Soon Wiley’s ‘When We Fell Apart’ Explores the Ever-Evolving Question of Belonging as Hyphenated Person

“Like Min, I also had the experience of being an outsider and maybe feeling even more like a foreigner in Korea than in America—which I think is a very common experience for a lot of Americans who are the children of immigrants,” says the author.

“Like Min, I also had the experience of being an outsider and maybe feeling even more like a foreigner in Korea than in America—which I think is a very common experience for a lot of Americans who are the children of immigrants,” says the author.

by Zeahaa Rehman
July 7, 2022




“Where do I belong?” This question—that everyone likely asks themselves at least once in their lifetime—often haunts immigrants and their children, especially if they are biracial. When you are divided between multiple countries, cultures, and languages yet feel like you don’t know enough of either to claim ownership, it creates ghosts of insecurity and uncertainty. Despite your best efforts to exorcise these ghosts, they reappear the next time you are subjected to a covert—cue well-meaning strangers asking you where you’re from—or overt act of discrimination.

This is the question that biracial Korean American author, Soon Wiley, works through in his debut novel, When We Fell Apart

Seoul’s Han River—which makes frequent appearances in the novel—with the ebbs and flows of its prose When We Fell Apart is equal parts suspenseful mystery and stirring exploration of identity.

Wiley wrote the novel over a period of seven years. “Initially, I was interested in the question of, ‘What would this guy do if his girl[friend] supposedly took her own life?’” he tells The RepresentASIAN Project. “I was interested in exploring how we process grief, but especially when it’s unexpected; when a tragedy occurs but that tragedy is inexplicable to us because it doesn’t really align with our perceptions of what was true.”

When We Fell Apart alternates between Min and Yu-jin’s point-of-view with Min’s perspective told in the third person and anchored in the present, while Yu-jin’s is in the first and details her journey from high school through university until her death.

“I was interested in exploring how we process grief, but especially when it’s unexpected; when a tragedy occurs but that tragedy is inexplicable to us because it doesn’t really align with our perceptions of what was true.”

Wiley initially wrote the novel entirely from Min’s perspective before he decided to add include Yu-jin’s perspective. “From Min’s perspective, he’s kind of an outsider. He’s observing things as an American,” he explains. “But once I was able to switch to Yu-jin’s point of view, I was able to view Korea from an insider’s perspective.”

Wiley deliberately chose to write Yu-jin’s chapters in the first person and changed Min’s perspective to the third. This was so that despite the knowledge of her death, which both Min and the reader receive early in the book, Yu-jin’s presence felt real to the reader.

Like many debut authors, Wiley’s journey to getting published was a bit of a rollercoaster. Wiley revised When We Feel Apart with an agent for three years—he had been working on the book for five—before she dropped him.

“[Afterwards], I probably submitted to, like, fifty literary agents and of those fifty, I would say maybe ten requested the full manuscript but no one offered me representation,” he remembers. “It got to the point where I started working on a second book.” Eventually, however, Wiley came across his current agent, Paper Literary’s Catherine Cho—who is also Korean—and the rest is a literary mystery.
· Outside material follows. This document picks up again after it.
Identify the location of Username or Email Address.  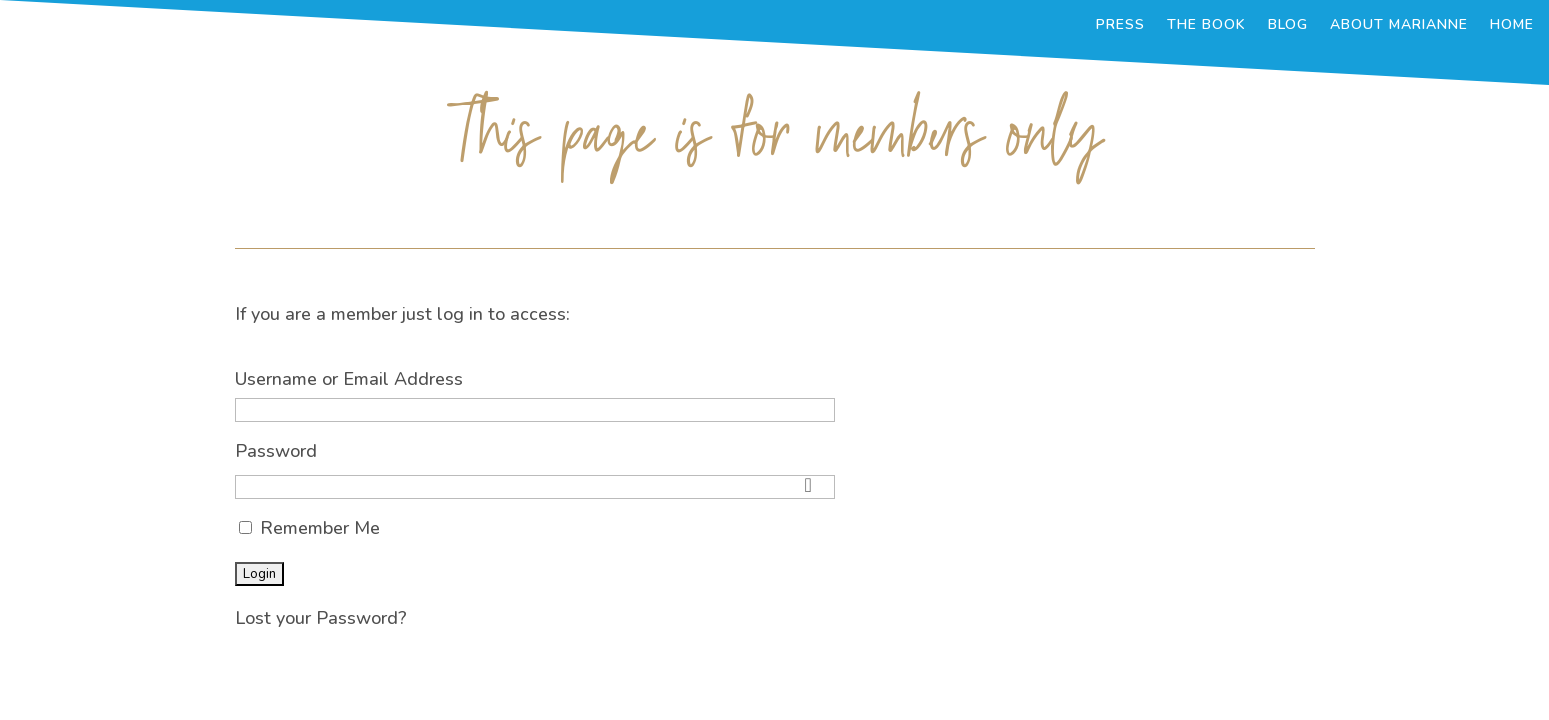
(349, 379). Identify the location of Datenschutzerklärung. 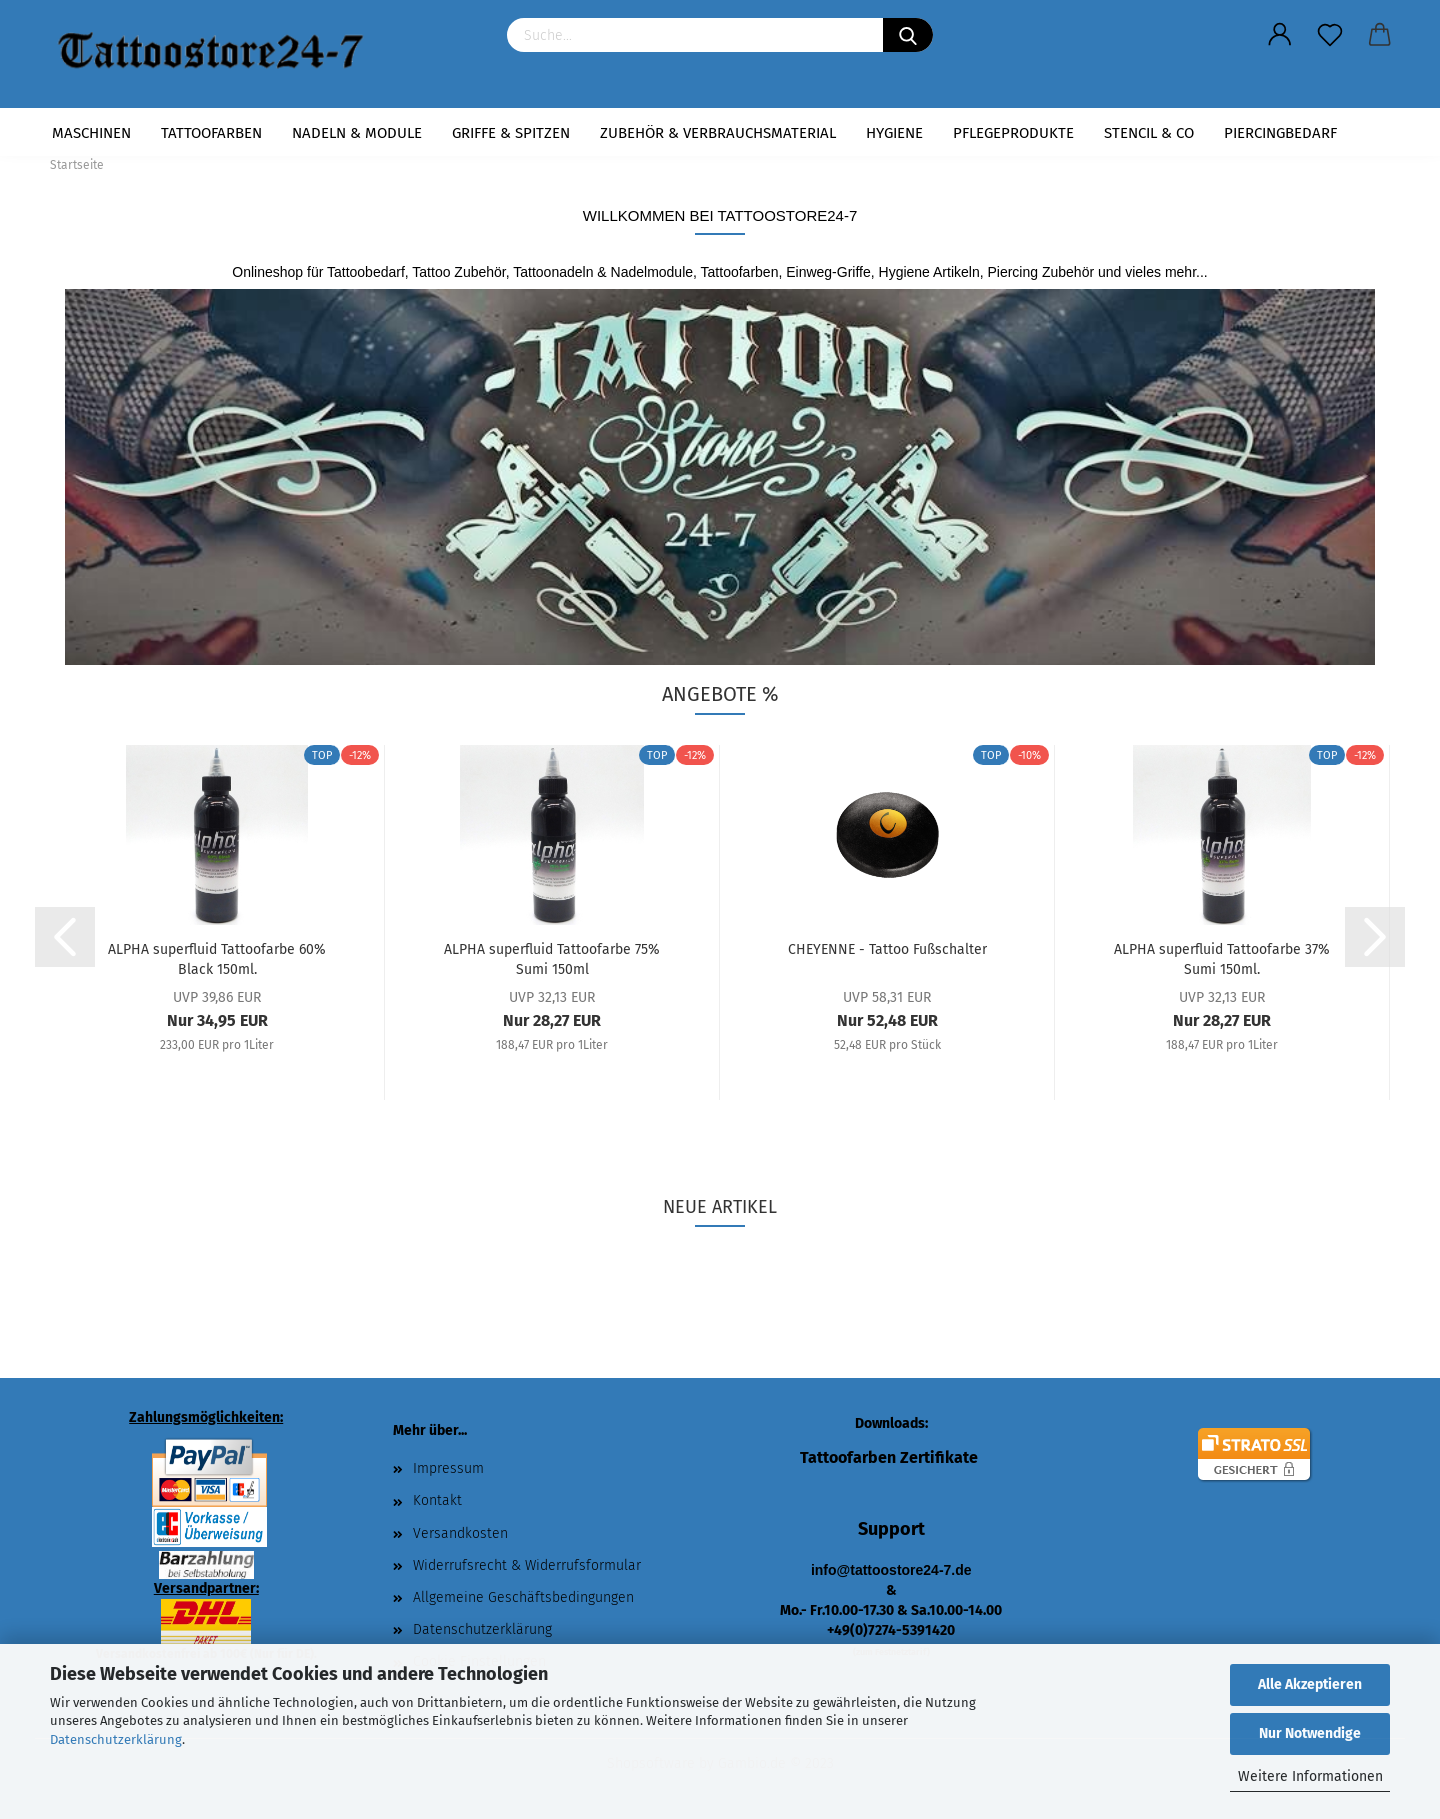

“None of the characters that I encountered when I was in middle school or high school or even college were Asian or biracial,” says Wiley, when asked about whether he had encountered characters like Min—or himself—when he was young. “I did read a lot about characters like Min but none of them looked like him.”

Though this did not hinder Wiley from seeing parts of himself in characters he read about, he acknowledges that it probably would have been easier with characters who resembled both his internal and external qualities.

Perhaps this is why Wiley and his main character share some similarities. Like Min, Wiley is a biracial Korean American. Like Min, Wiley also lived in Seoul for a year after graduating college in 2009 in hopes of reconnecting with his Korean heritage and finding some part of himself.

“Like Min, I also had the experience of being an outsider and maybe feeling even more like a foreigner in Korea than in America—which I think is a very common experience for a lot of Americans who are the children of immigrants,” says Wiley.

“Like Min, I also had the experience of being an outsider and maybe feeling even more like a foreigner in Korea than in America—which I think is a very common experience for a lot of Americans who are the children of immigrants.”

And as Min worked through questions about his identity and belonging through the course of When We Fell Apart, so did Wiley. “[While] writing the book, I gave myself permission at some point to think, ‘There isn’t any set standard or benchmark you have to fit or make to connect with your culture. Whatever your comfort level is, that’s enough,” he says. 

Wiley theorizes that there are often two tracks when it comes to reconnecting with your heritage. He mentions some of his family members who deeply interested—and invested—in one’s family history, while others are disinterested to the point of not even wanting to eat the food. Though he is somewhere in the middle, he has learned that whatever path one takes, both are fine.

“You don’t have to prove to anyone that you’re more interested or that you’re less interested.”

When We Fell Apart is available now at bookstores nationwide.